▶ **About this exercise**
In the data below, which lines contain "voor"? List them by copying each one.

Source records:
↓
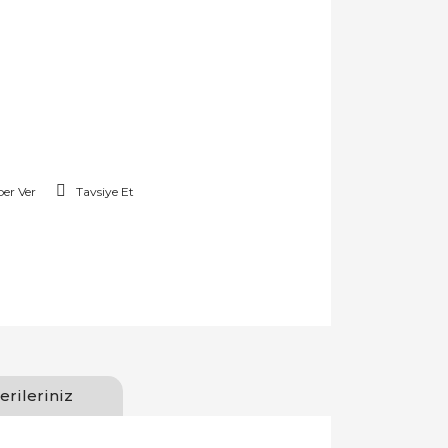
er Ver
Tavsiye Et
erileriniz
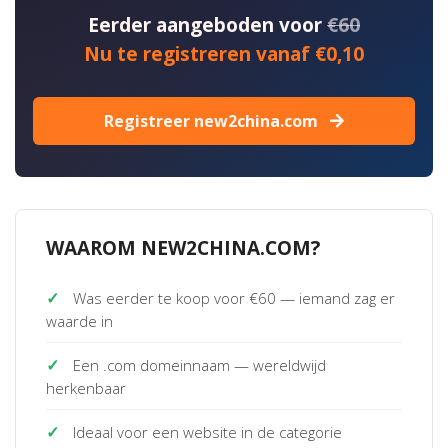
Eerder aangeboden voor
€60
Nu te registreren vanaf €0,10
Registreer new2china.com
WAAROM NEW2CHINA.COM?
✓
Was eerder te koop voor €60 — iemand zag er
waarde in
✓
Een .com domeinnaam — wereldwijd
herkenbaar
✓
Ideaal voor een website in de categorie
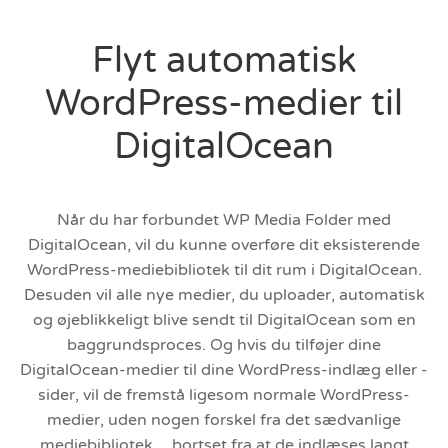
Flyt automatisk
WordPress-medier til
DigitalOcean
Når du har forbundet WP Media Folder med
DigitalOcean, vil du kunne overføre dit eksisterende
WordPress-mediebibliotek til dit rum i DigitalOcean.
Desuden vil alle nye medier, du uploader, automatisk
og øjeblikkeligt blive sendt til DigitalOcean som en
baggrundsproces. Og hvis du tilføjer dine
DigitalOcean-medier til dine WordPress-indlæg eller -
sider, vil de fremstå ligesom normale WordPress-
medier, uden nogen forskel fra det sædvanlige
mediebibliotek… bortset fra at de indlæses langt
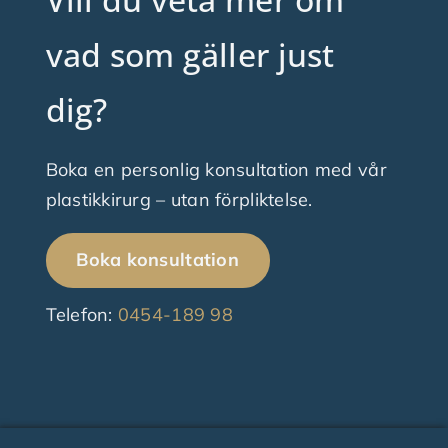
vad som gäller just
dig?
Boka en personlig konsultation med vår
plastikkirurg – utan förpliktelse.
Boka konsultation
Telefon:
0454-189 98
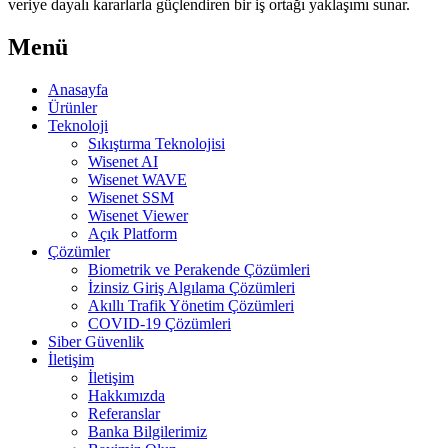
veriye dayalı kararlarla güçlendiren bir iş ortağı yaklaşımı sunar.
Menü
Anasayfa
Ürünler
Teknoloji
Sıkıştırma Teknolojisi
Wisenet AI
Wisenet WAVE
Wisenet SSM
Wisenet Viewer
Açık Platform
Çözümler
Biometrik ve Perakende Çözümleri
İzinsiz Giriş Algılama Çözümleri
Akıllı Trafik Yönetim Çözümleri
COVID-19 Çözümleri
Siber Güvenlik
İletişim
İletişim
Hakkımızda
Referanslar
Banka Bilgilerimiz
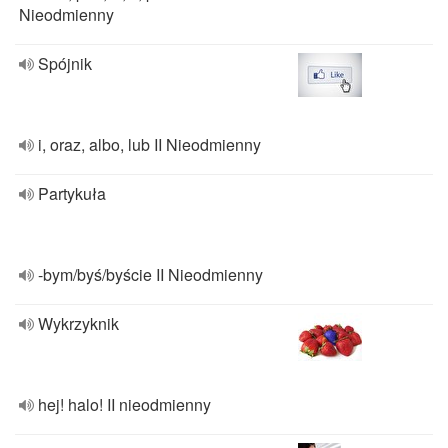
Nieodmienny
Spójnik
i, oraz, albo, lub II Nieodmienny
Partykuła
-bym/byś/byście II Nieodmienny
Wykrzyknik
hej! halo! II nieodmienny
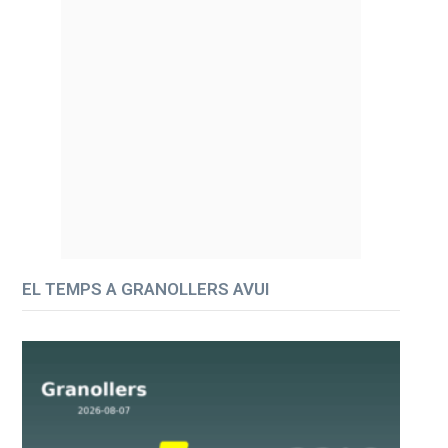
EL TEMPS A GRANOLLERS AVUI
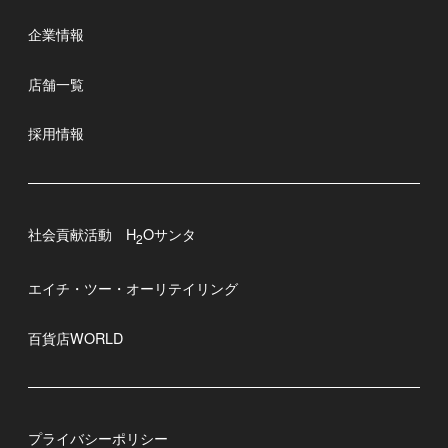
企業情報
店舗一覧
採用情報
社会貢献活動 H
Oサンタ
2
エイチ・ツー・オーリテイリング
百貨店WORLD
プライバシーポリシー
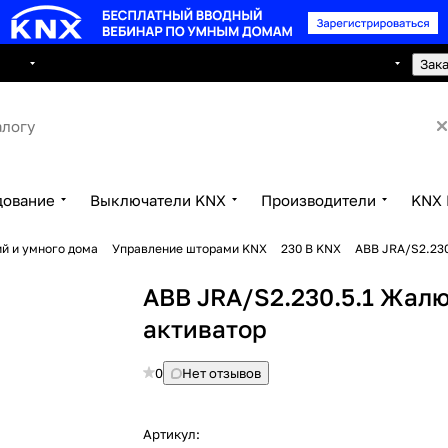
8 495 150 2593
луги
Сотрудничество
Контакты
Зак
дование
Выключатели KNX
Производители
KNX 
й и умного дома
Управление шторами KNX
230 В KNX
ABB JRA/S2.230
ABB JRA/S2.230.5.1 Жал
активатор
0
Нет отзывов
Артикул:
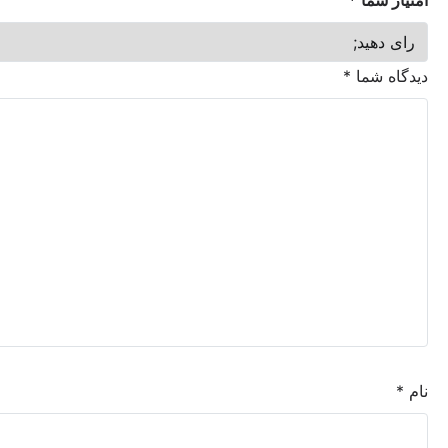
ما
*
شما
*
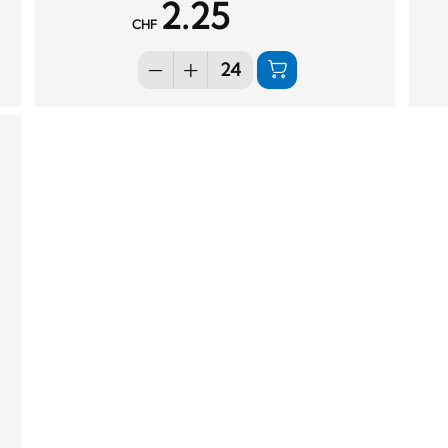
2.25
CHF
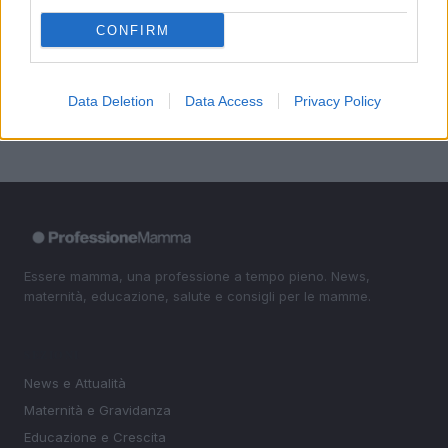
4
Aiuti famiglie: tutto quello che devi sapere sui supporti
disponibili
CONFIRM
5
La magia delle giostre: un viaggio tra passato e
presente
Data Deletion
Data Access
Privacy Policy
Essere mamma, una professione a tempo pieno. News,
maternità, educazione, salute e consigli per le mamme.
SEZIONI
News e Attualità
Maternità e Gravidanza
Educazione e Crescita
↑
▶ **Finished exercise**
Eerder aangeboden voor
Was eerder te koop voor €60 — iemand zag er
Ideaal voor een website in de categorie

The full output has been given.